This is particularly relevant in financial services, where
legacy processes and technologies are often a hindrance to innovation and
progress.
Open banking and a move to ‘as-a-service’ models have given
rise to many new fintechs who are providing the shiny innovative capabilities
that customers want. Banks are increasingly interested in B2B fintechs to take
advantage of their new business models, quicker transformation and advanced
technology, so it’s unsurprising that the global fintech market is expected to
reach $332.5 billion by 2028.
However, most of the data driving fintechs’ capabilities
requires integration with legacy systems hosted by banks and other financial
services institutions. This can lead to several unique integration challenges.
Establishing a cultural fit
A primary challenge is the difference in culture and ways of
working. Larger banks are heavily regulated and have vast operations and
systems – far from fintechs’ nimble cloud-based approach – which inevitably
affects how these organisations work together.
Speaking at a recent KPMG panel event, Allan Woodcock,
engineering director at Lloyds Banking Group, explained the role that education
plays in solving this problem.
“Banks have a responsibility to educate fintechs on the
regulatory environment and how pervasive that is within a bank, as well as how
it can vary by product or division. Knowledge sharing helps banks and fintechs
to align on a common purpose and work at pace,” he said.
At the same event, Conrad Ford, chief product officer at
Allica Bank, mentioned the problem is that large financial institutions
typically want to get everyone involved with everything. He explained that
there is a perception that if many people are included in a decision, it is a
less risky one, but that is simply not the case.
He commented: “This leads to a culture where people do not
take accountability. Instead, large banks need small, cross-functional teams to
move things forward. This not only makes accountability clearer but speeds up
implementation.”
Technology as an inhibitor
On the technology side, data models are a key culprit for
causing incompatibility, as it is difficult for fintechs to integrate them with
banks’ systems. This ranges from defining appropriate IT service operations to
making sure the bank has the correct IT skills to implement and run the
technology.
Where fintechs frequently advertise ‘plug-and-play’
solutions, in reality the implementation process can be a painful one.
To smooth the onboarding journey so that a working solution
can be realised sooner, Ford argued for the end of the request for proposal
(RFP).
“RFPs are the worst way to choose a technology solution. The
starting point of selecting a fintech supplier is to ask, ‘does it do what we
want it to do?’. If it does, the chances are it will get through the
confirmatory due diligence that RFPs require upfront.”

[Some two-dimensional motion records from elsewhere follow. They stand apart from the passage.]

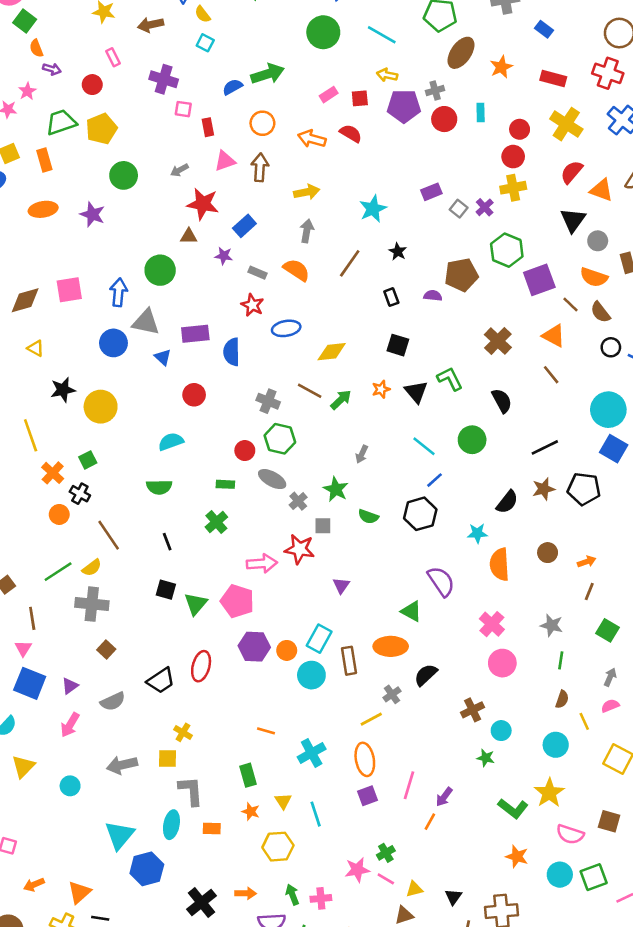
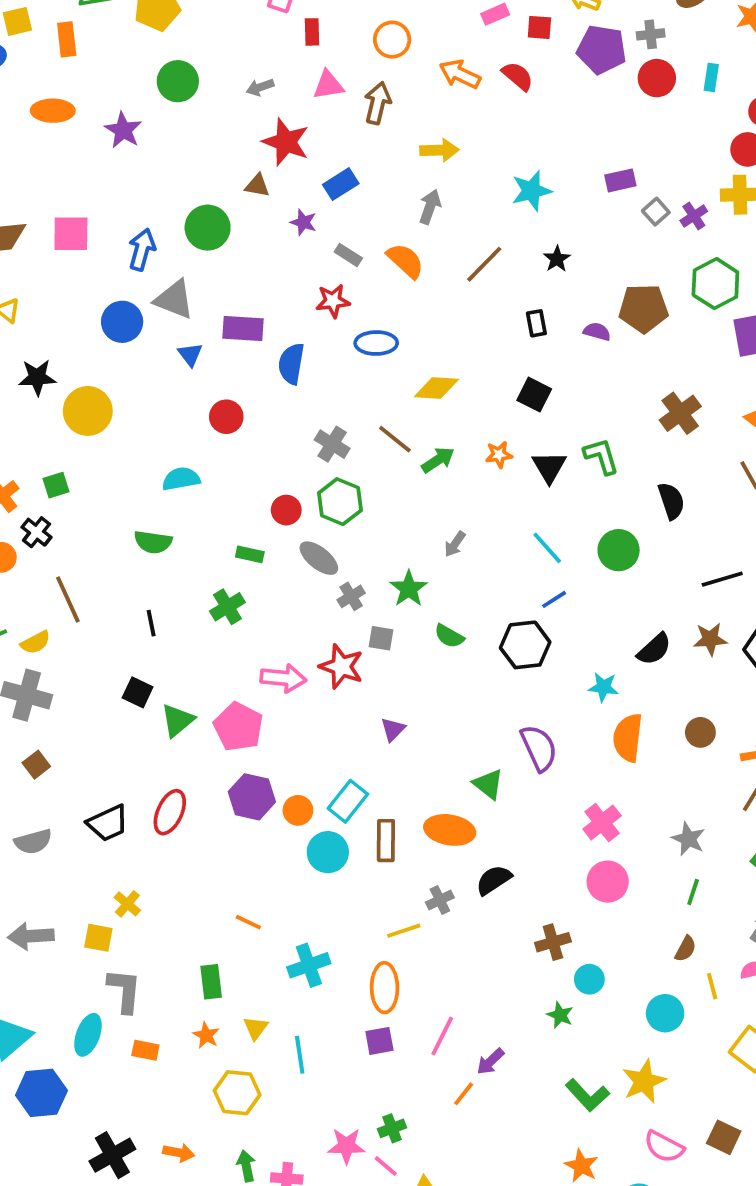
red star: (252, 305) -> (333, 301), turned 30

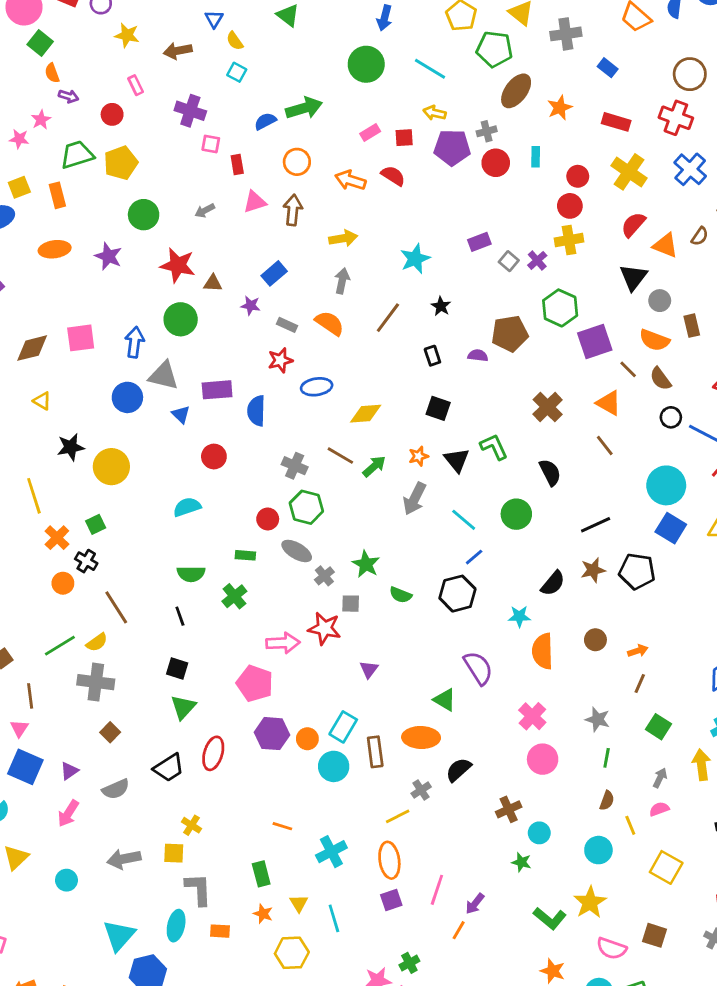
red star: (286, 142) -> (178, 265), moved
green semicircle: (153, 542) -> (191, 574), moved
gray arrow: (455, 544) -> (414, 499), moved, size x1.6
green triangle: (177, 720) -> (183, 707), moved

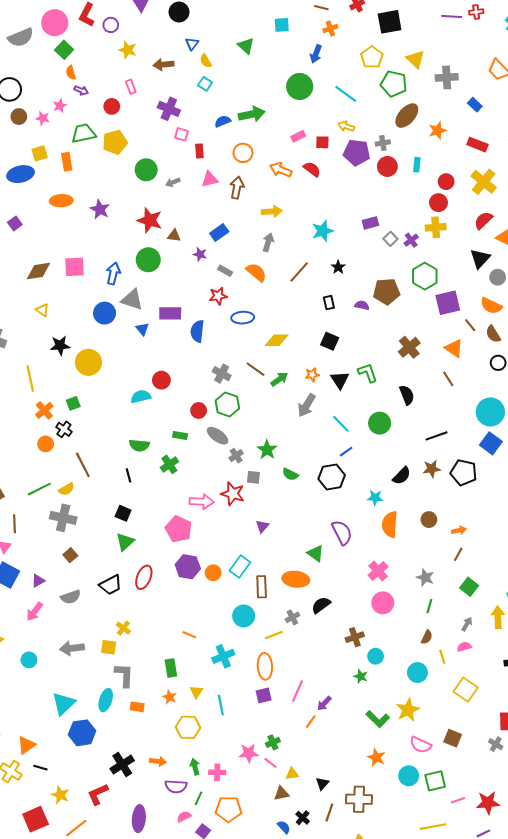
green circle: (144, 215) -> (146, 170), moved
red circle: (214, 457) -> (161, 380), moved
cyan circle: (334, 766) -> (244, 616), moved

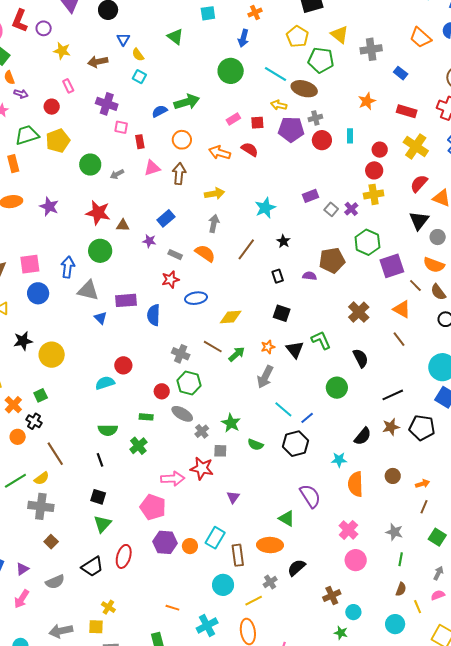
brown ellipse: (407, 116) -> (304, 89), moved, turned 70
blue circle: (105, 313) -> (38, 293), moved
cyan line: (341, 424) -> (283, 409), moved

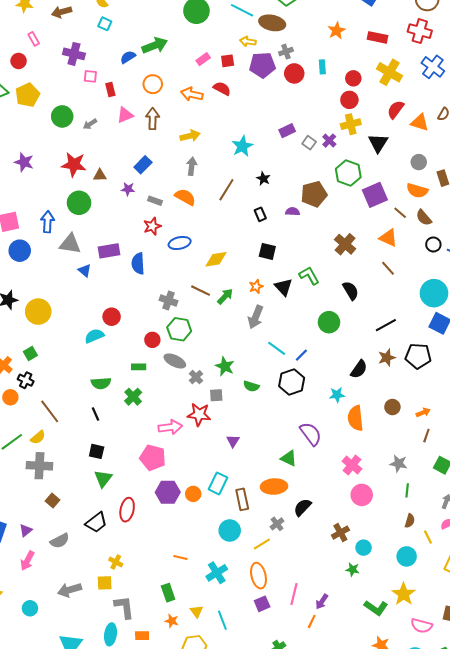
black triangle: (419, 221) -> (378, 143), moved

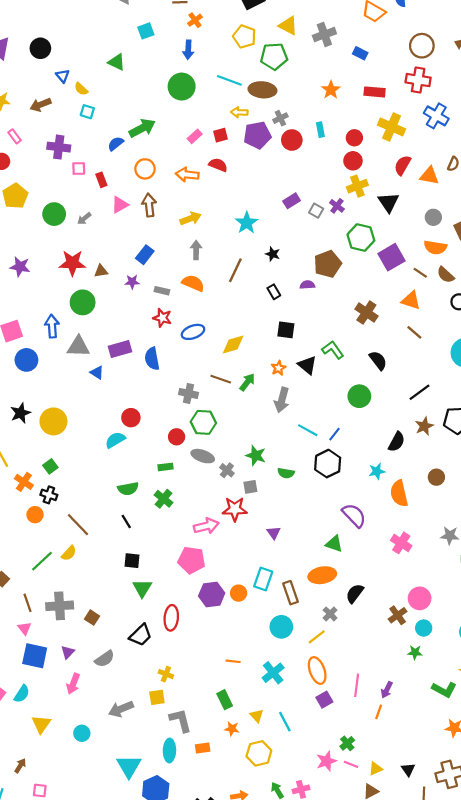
red star: (152, 226) -> (162, 318), turned -30
gray cross: (39, 466) -> (60, 606), moved
pink circle: (362, 495) -> (420, 598), moved

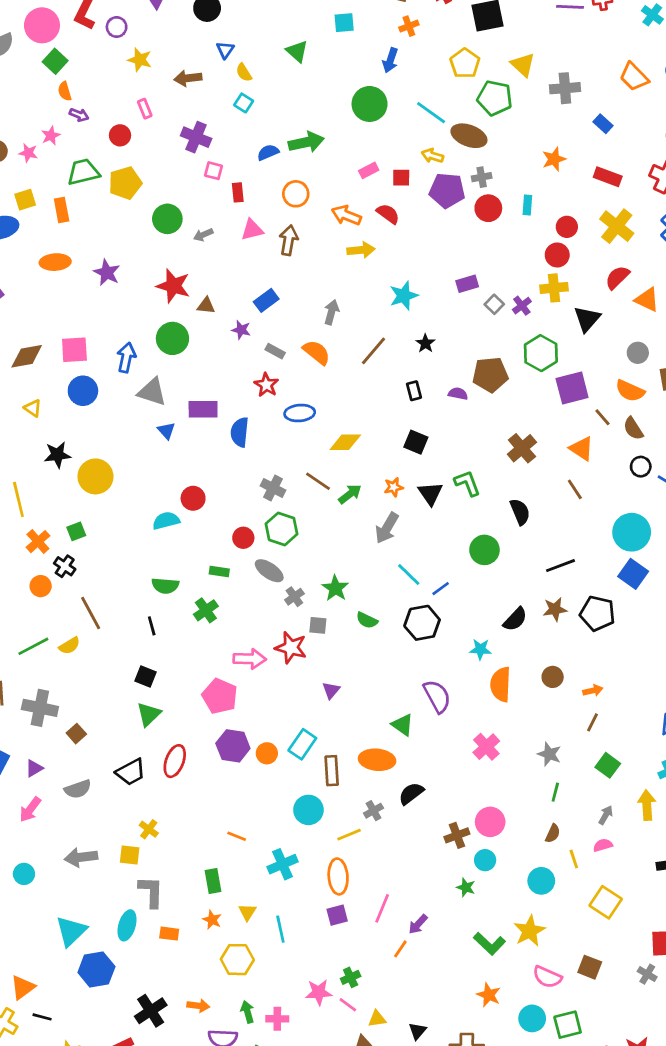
yellow arrow: (191, 218) -> (361, 250), moved

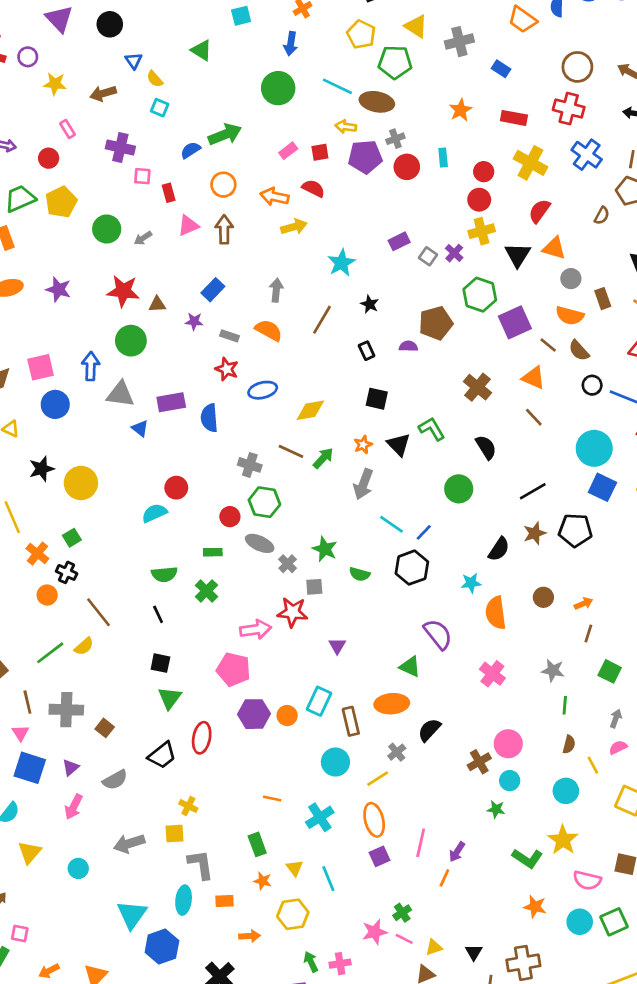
orange triangle: (647, 300) -> (554, 248), moved
orange arrow: (198, 1006) -> (250, 936), moved

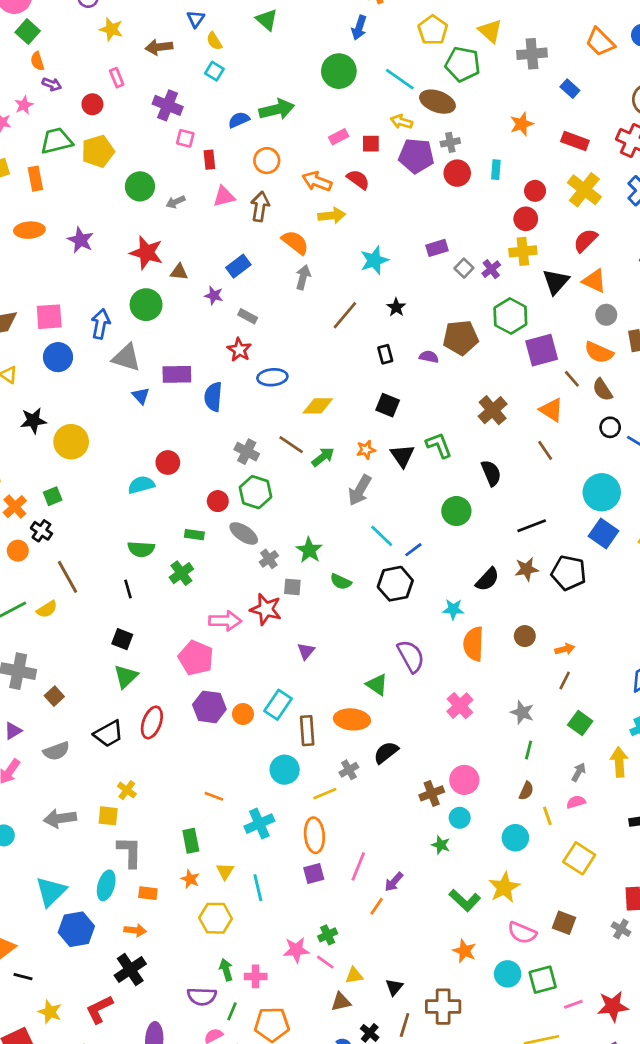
orange semicircle: (269, 330) -> (295, 242), moved
orange arrow: (250, 936) -> (135, 930), moved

He added: “Banks should focus on proof of concept and then
determine if there are any gaps that need addressing.”
Legacy systems are often a ball and chain for larger banks.

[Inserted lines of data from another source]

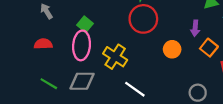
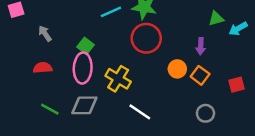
orange square: (209, 48) -> (200, 75), moved

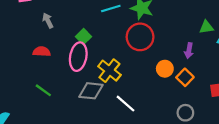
gray diamond: (84, 105) -> (91, 91), moved

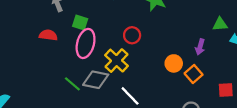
green square: (84, 37) -> (80, 22), moved, turned -32
red circle: (140, 37) -> (132, 35), moved, size x0.6
green line: (43, 90) -> (72, 84), moved

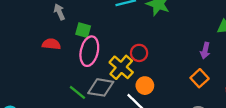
red circle: (132, 35) -> (139, 53), moved
orange circle: (174, 63) -> (145, 86), moved

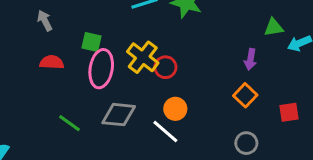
gray arrow: (59, 12) -> (45, 21), moved
yellow cross: (121, 67) -> (143, 57), moved
green line: (77, 92) -> (70, 123), moved

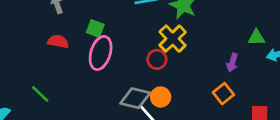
yellow cross: (143, 57) -> (173, 39), moved
gray diamond: (119, 115) -> (135, 98), moved
green line: (70, 123) -> (40, 94), moved

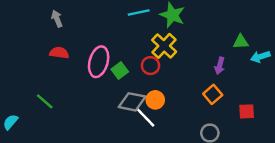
green square: (95, 28) -> (120, 71), moved, turned 35

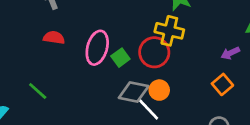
yellow cross: (164, 46) -> (169, 31), turned -30
red circle: (150, 66) -> (154, 52), size x1.5
purple arrow: (220, 66) -> (230, 53), turned 49

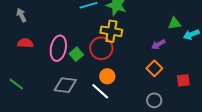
gray diamond: (134, 92) -> (65, 85), moved

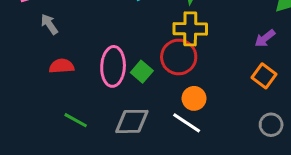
green line: (16, 84) -> (76, 120), moved

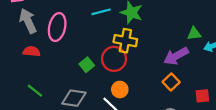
gray arrow: (49, 24) -> (28, 21), size x1.6
purple arrow: (265, 38) -> (176, 56), size x1.6
pink ellipse: (113, 66) -> (57, 27), moved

Their complexity and IT teams’ lack of understanding of older systems can be a
stumbling block when integrating a fintech’s technology.

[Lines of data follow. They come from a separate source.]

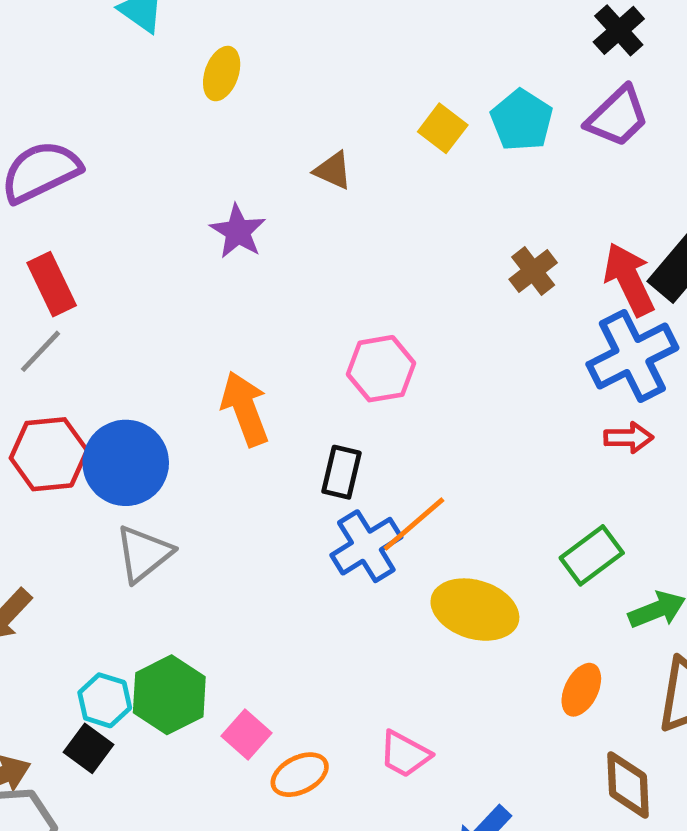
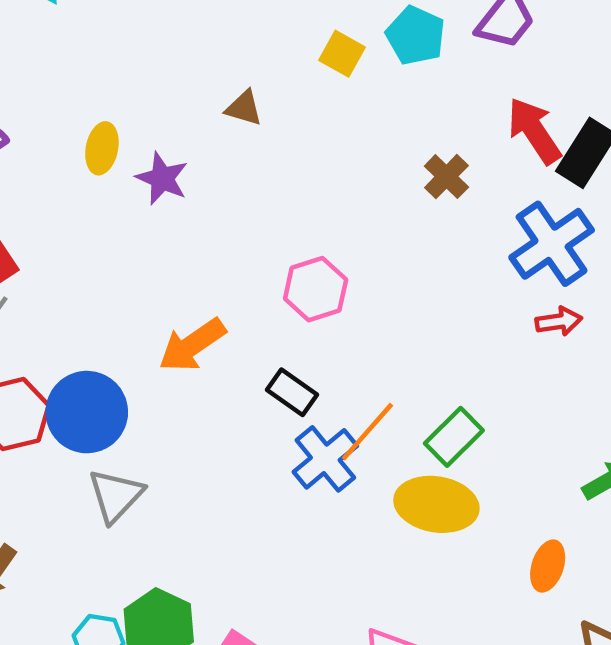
yellow ellipse: (222, 74) -> (102, 148), moved
red arrow: (629, 279) -> (534, 131), moved
orange arrow: (245, 409) -> (192, 345), turned -96
black rectangle: (341, 472) -> (292, 392), turned -60
green rectangle: (592, 555) -> (454, 437), moved

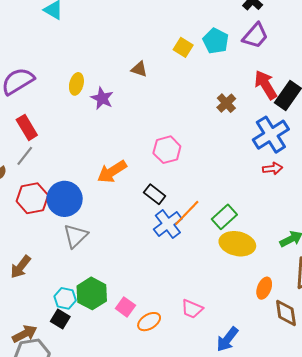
yellow ellipse: (436, 504) -> (237, 244), moved
orange ellipse: (548, 566) -> (264, 288), moved

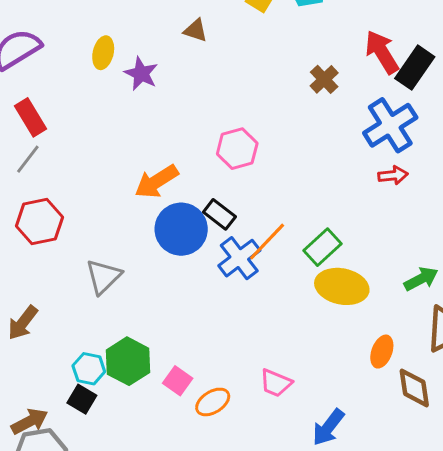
blue circle: (65, 199) -> (181, 229), moved

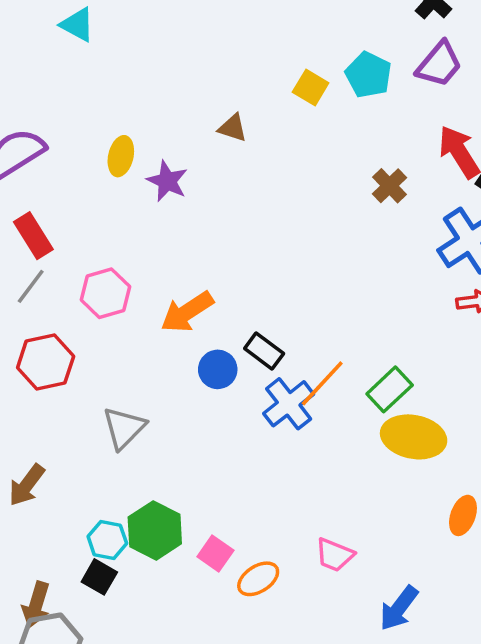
pink hexagon: (237, 149) -> (105, 293), moved
blue circle: (181, 229) -> (218, 369), size x0.6
brown arrow: (30, 421) -> (36, 605), turned 135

However, legacy technology can also be viewed as an
advantage. Legacy technology offers a plethora of opportunities for working
with fintechs, according to Woodcock.
“There are ways around legacy technology. We have multiple
working environments so we can collaborate with fintechs without causing
security issues. Increasingly we are working more in our legacy systems with
partners because that is our opportunity space,” he said.
Balancing risk with value creation
Balancing risk and regulatory requirements without
disrupting the use of fintechs is another problem banks are grappling with.
However, modern ways of working, such as Agile, can remediate this issue.
Ford explained: “The way for banks to work best with
fintechs is to have small and empowered teams, who make little and rapid steps
so they can pull back when things go wrong.
“We have seen many high-profile system failures where banks
have attempted transformation projects, but a modern engagement mechanism can
prevent these disasters happening and create a strong partnership.”
Achieving effective transformation
According to our latest report, a record number of fintech
deals were made in 2021 with a total investment of $210 billion, and over 2021,
there was a rush in interest in fintechs able to help with digital
transformation activities, particularly from tier one banks.
As more larger banks seek to partner with fintechs to
deliver effective transformation, there are three questions these organisations
should ask to minimise the aforementioned challenges:
What is the problem that needs solving?
Is there a fintech that fits that space?
How can we align ways of working to proactively address
integration challenges?
It’s true that fintechs have much more to offer to banks
than technology platforms, but only if these considerations are made at the
outset so the solution can be used in the right way. Without taking this
approach, transformation is destined to move at a snail’s pace.